After the terror attack on Friday in Christchurch in New Zealand, where 50 people were killed while praying in two mosques, a number of hate crimes have been reported in the UK. On Saturday, a 24-year-old man from nearby Oldham was arrested for allegedly posting hate speech on social media and has since been bailed pending further inquiries. In Stanwell, Surrey, a 19-year-old man was stabbed in a suspected far-right terror attack, while in Rochdale on Sunday, a 38-year-old woman was arrested for online comments made about the shootings, and two people were charged for allegedly racially abusing a taxi driver while referencing Christchurch.
“I’m always worried about how what I say might get misinterpreted,” says Shakil Hussain, a Rochdale taxi driver. “I never talk politics because a lot of people keep their racist thoughts bottled up and you don’t know when they might snap. So I wasn’t surprised to hear about this abuse to another taxi driver on Sunday.”

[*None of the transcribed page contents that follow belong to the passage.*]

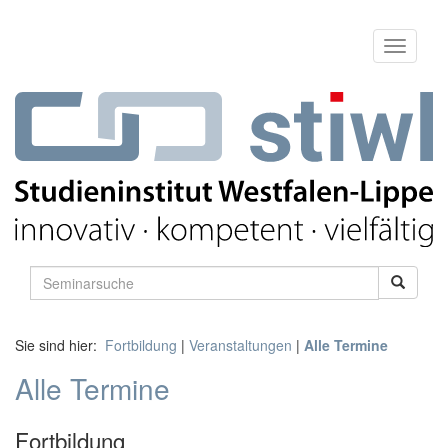
Sie sind hier:
Fortbildung
|
Veranstaltungen
|
Alle Termine
Alle Termine
Fortbildung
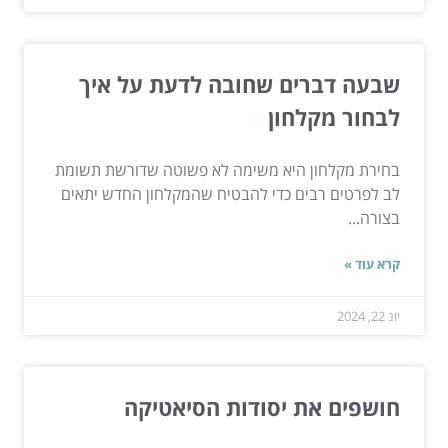
שבעה דברים שחובה לדעת על איך
לבחור מקלחון
בחירת מקלחון היא משימה לא פשוטה שדורשת תשומת
לב לפרטים רבים כדי להבטיח שהמקלחון החדש יתאים
בצורה...
קרא עוד »
יונ 22, 2024
חושפים את יסודות הסיאטיקה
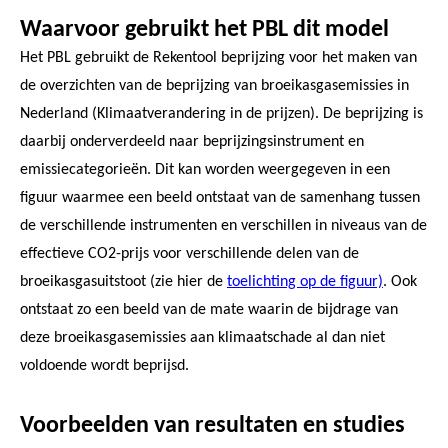
Waarvoor gebruikt het PBL dit model
Het PBL gebruikt de Rekentool beprijzing voor het maken van
de overzichten van de beprijzing van broeikasgasemissies in
Nederland (Klimaatverandering in de prijzen). De beprijzing is
daarbij onderverdeeld naar beprijzingsinstrument en
emissiecategorieën. Dit kan worden weergegeven in een
figuur waarmee een beeld ontstaat van de samenhang tussen
de verschillende instrumenten en verschillen in niveaus van de
effectieve CO2-prijs voor verschillende delen van de
broeikasgasuitstoot (zie hier de
toelichting op de figuur)
. Ook
ontstaat zo een beeld van de mate waarin de bijdrage van
deze broeikasgasemissies aan klimaatschade al dan niet
voldoende wordt beprijsd.
Voorbeelden van resultaten en studies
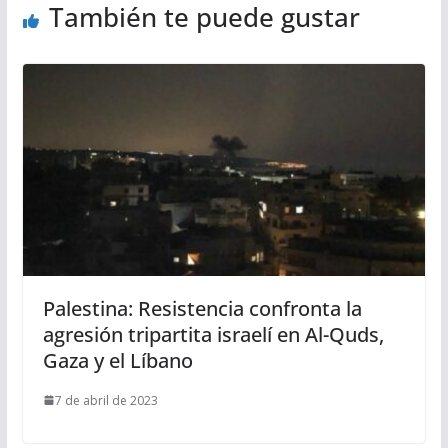
También te puede gustar
Palestina: Resistencia confronta la
agresión tripartita israelí en Al-Quds,
Gaza y el Líbano
7 de abril de 2023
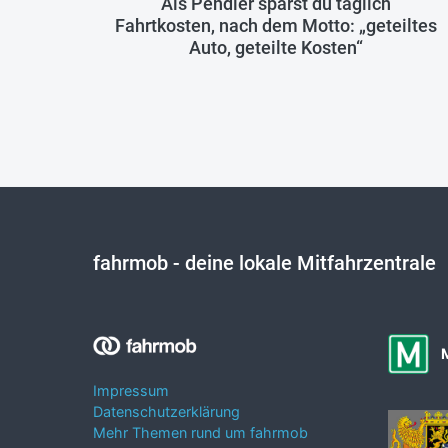
Als Pendler sparst du täglich
Fahrtkosten, nach dem Motto: „geteiltes
Auto, geteilte Kosten“
fahrmob
- deine lokale Mitfahrzentrale
Impressum
Datenschutzerklärung
Mehr Themen rund um fahrmob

Hussain says that he was also racially abused in Rochdale only the day before his colleague. “I was parked by the clubs in town on Saturday night and this well-dressed looking white guy comes along and shouts: ‘Where are all the white taxi drivers?’” he says, “and then he spat on my car and called me a Paki. I was worried he was going to try and get in. A bouncer outside told me he would report it to the police, but the man disappeared and I’ve heard nothing since.”
The leader of the local Bilal mosque, Imam Hassanat Ahmed, believes it is the media and political narratives that spur on such incidents. “There are pockets of these issues in Rochdale, especially because we’re such a diverse community, but this is whipped into a frenzy by the media,” he says. “The national narrative doesn’t build good relationships between the communities, but on a local level there is a positive – we are coming together and grieving as a whole.”
The local response included a vigil outside Rochdale town hall on Sunday to mourn the Christchurch victims. Ahmed was an organiser. “The turnout was wonderful: leaders of all faiths and people of all races came together to show solidarity,” he says.
Saiqa Naz, who also attended the vigil, says the atmosphere was uplifting. “Many members of the community are scared – Muslim or otherwise,” she says, “but these events really help; they show Rochdale as a cohesive community.”
Rochdale is home to an unusually high concentration of asylum seekers – one for every 200 people – and coupled with the fact that almost a quarter of the town’s population are of Asian descent, it has made the area a target for far-right demonstrations in recent years. “We get fed up with the bad press,” says the Rev Mark Coleman, the vicar of St Chad’s and St Mary’s in the Baum church. “We need to draw people into conversation with each other more, to take apart misconceptions, because we can’t fight hate but we can spread love.”
In Rochdale high street, a throng of people are buying their lunches and peering into shop windows. “I’ve never noticed any problems with integration here – what happened in Christchurch was horrific, but we all get along in Rochdale,” says Amanda Chay. Another shopper, Claire Lord, disagrees. “It’s all segregated groups here. The Muslims stick with the Muslims and the whites with the whites. We need to mix more, otherwise these kinds of racist incidents will keep happening.”
With opinion clearly divided, a sense of tension prevails for the Muslim community of Rochdale. “There’s a real ignorance here about people who aren’t white,” says another shopper, Tahira Javeen, on overhearing Lord’s comments. “Just because I wear a hijab and I’m brown, people think I can’t speak English. While that’s frustrating, it also shows you that I’ll always be seen as a foreigner, as someone different, and that’s scary.”
For Hussain, life must continue as normal. “In my local mosque, the imam just said to keep going about our daily business,” he says. “I can’t afford to stop working just because of a couple of attacks.”
And for Khalid, the recent news is a worrying sign of progress stalling. “There needs to be work done on both sides” he says. “Otherwise people will keep writing and saying hateful things and, God forbid, committing these acts of violence.”
Rochdale council declined to comment on the alleged racial abuse of the taxi driver, but issued a statement in response to the Christchurch attack, saying: “These were appalling and sickening acts of unfathomable malice carried out by a coward who targeted innocent people in the most appalling way imaginable”.